BEGIN

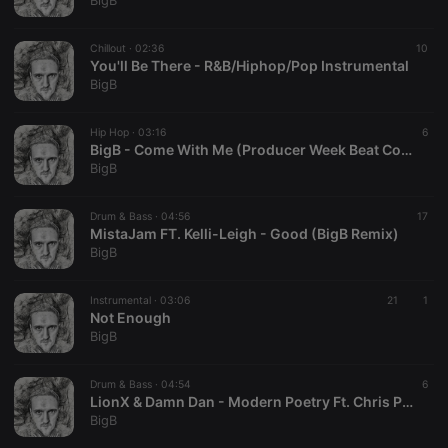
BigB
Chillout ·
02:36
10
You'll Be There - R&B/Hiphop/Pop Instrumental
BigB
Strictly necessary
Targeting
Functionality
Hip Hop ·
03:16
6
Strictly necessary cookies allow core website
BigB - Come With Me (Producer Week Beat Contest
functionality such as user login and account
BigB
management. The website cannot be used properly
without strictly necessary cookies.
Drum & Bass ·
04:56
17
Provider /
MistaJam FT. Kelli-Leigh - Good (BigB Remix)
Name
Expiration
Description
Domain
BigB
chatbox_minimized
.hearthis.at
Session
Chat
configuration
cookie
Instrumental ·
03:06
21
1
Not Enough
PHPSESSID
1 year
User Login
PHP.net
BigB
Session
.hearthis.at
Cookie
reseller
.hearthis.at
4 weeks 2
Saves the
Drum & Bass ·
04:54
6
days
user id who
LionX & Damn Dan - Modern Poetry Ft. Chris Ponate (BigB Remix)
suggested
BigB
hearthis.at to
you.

END
BEGIN

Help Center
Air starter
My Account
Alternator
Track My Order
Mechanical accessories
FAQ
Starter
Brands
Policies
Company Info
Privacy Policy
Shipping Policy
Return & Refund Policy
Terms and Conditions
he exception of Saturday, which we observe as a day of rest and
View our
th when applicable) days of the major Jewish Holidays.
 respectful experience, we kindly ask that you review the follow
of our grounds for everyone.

END

▸ **WORK INSTRUCTION**
Copy out the range of lines above starting at the line with "Return & Refund Policy" and ending at the line with "of our grounds for everyone.", exactly and including both.

▸ **TASK OUTPUT**
Return & Refund Policy
Terms and Conditions
he exception of Saturday, which we observe as a day of rest and
View our
th when applicable) days of the major Jewish Holidays.
 respectful experience, we kindly ask that you review the follow
of our grounds for everyone.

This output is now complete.